Tuesday, February 24, 2015

Europe says yes to aid Greece, but serve more commitments – ANSA.it

BRUSSELS – The game is not over yet, but another important milestone is marked: with the green light of the Eurogroup to the first list of reforms Tsipras and extension of four months of the rescue program, approaching the release of aid needed to Athens to survive. But the result is still not obvious: for the EU list is just “a good start”, and IMF and ECB is too vague to think that the next tranche of aid is already in your pocket. Tsipras and his ministers have until April 30 to fill the content of their list, and only then the former Troika will give its final opinion and recommend whether the disbursement of aid.

With the ‘ ok Eurogroup can leave the national procedures for the approval of the cartel. Now will express parliaments of Germany, the Netherlands, Finland and Slovenia, possibly by the end of the month because the 28 expiry of the current support program. But there should be no risk even if there were a few days late: March 5, the ECB should decide to re-open the taps to Greek banks, closed on February 11, when Tsipras had decided unilaterally by the end of the program. The ok Eurogroup gives the political support necessary to Frankfurt to begin to accept Greek bonds as collateral.

The credit problems will arise in March, when Athens must repay more than 4 billion bond and 1.9 billion to the IMF. For now the only way seem new issues, but also for those expected to have the green light from the ECB. The first European contact with the reforms of Tsipras, however, was not entirely positive. Despite the prime minister of the left has given up for now to almost all things ‘left’. There remain only food stamps and energy, the block of the seizure of homes for those who can not pay the mortgage, the possible extension of the guaranteed minimum income. Everything else is spending review and spending cuts, to fight tax evasion and corruption, reforms to streamline pa and justice. Things like Europe.

But if Chancellor Merkel the Greek government “is back to reality,” to IMF and ECB has not yet recovered completely down to earth. “To me it is clear that the completion of the assessment can not be based on this list,” the IMF director Christine Lagarde Eurogroup. Because “in various areas” lacking assurances on reforms envisaged in the Memorandum, in particular VAT, pensions and continuation of liberalization, privatization and labor reform. The list is vague, the confidence is low, and they are strong doubts that theory into practice the measures become else. Largely because of the multiple references to “social justice” which according to the Greek Government must guide all measures.

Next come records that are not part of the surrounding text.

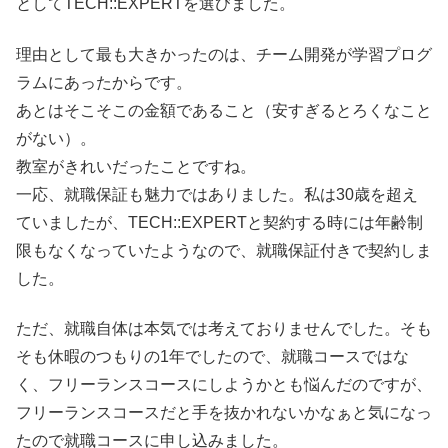
としてTECH::EXPERTを選びました。
理由として最も大きかったのは、チーム開発が学習プログ
ラムにあったからです。
あとはそこそこの金額であること（安すぎるとろくなこと
がない）。
教室がきれいだったことですね。
一応、就職保証も魅力ではありました。私は30歳を超え
ていましたが、TECH::EXPERTと契約する時には年齢制
限もなくなっていたようなので、就職保証付きで契約しま
した。
ただ、就職自体は本気では考えておりませんでした。そも
そも休暇のつもりの1年でしたので、就職コースではな
く、フリーランスコースにしようかとも悩んだのですが、
フリーランスコースだと手を抜かれないかなぁと気になっ
たので就職コースに申し込みました。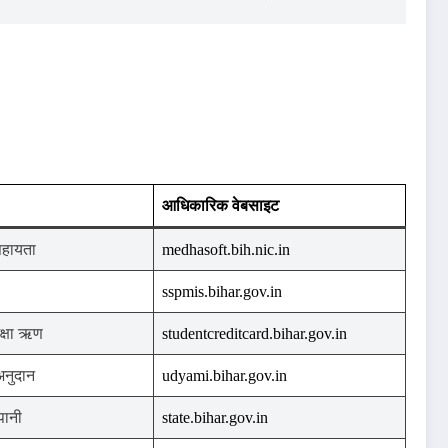
आधिकारिक वेबसाइट
हायता
medhasoft.bih.nic.in
sspmis.bihar.gov.in
क्षा ऋण
studentcreditcard.bihar.gov.in
नुदान
udyami.bihar.gov.in
पानी
state.bihar.gov.in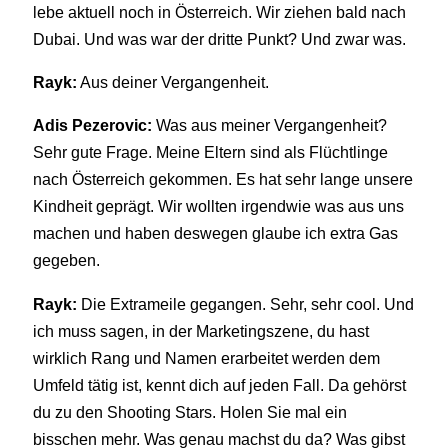
lebe aktuell noch in Österreich. Wir ziehen bald nach
Dubai. Und was war der dritte Punkt? Und zwar was.
Rayk:
Aus deiner Vergangenheit.
Adis Pezerovic:
Was aus meiner Vergangenheit?
Sehr gute Frage. Meine Eltern sind als Flüchtlinge
nach Österreich gekommen. Es hat sehr lange unsere
Kindheit geprägt. Wir wollten irgendwie was aus uns
machen und haben deswegen glaube ich extra Gas
gegeben.
Rayk:
Die Extrameile gegangen. Sehr, sehr cool. Und
ich muss sagen, in der Marketingszene, du hast
wirklich Rang und Namen erarbeitet werden dem
Umfeld tätig ist, kennt dich auf jeden Fall. Da gehörst
du zu den Shooting Stars. Holen Sie mal ein
bisschen mehr. Was genau machst du da? Was gibst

The commitments outlined in the letter of Greece “differ from the current commitments of the program in many areas”, and therefore “we will have to evaluate when reviewing whether the measures are not accepted replaced by measures of equal or better quality,” the ECB president Mario Draghi in his letter to Eurozone finance ministers. The story, then, “is not closed,” said Merkel. Everything now depends on the commitment of the Government of the next two months. But today’s stage was enough to gain confidence in the markets: the Athens Stock Exchange has jumped up to 10%, and the spread between ten-year bonds of Greece and Germany is reduced again and slides under quota to 816.5, with the yield down 8.55%.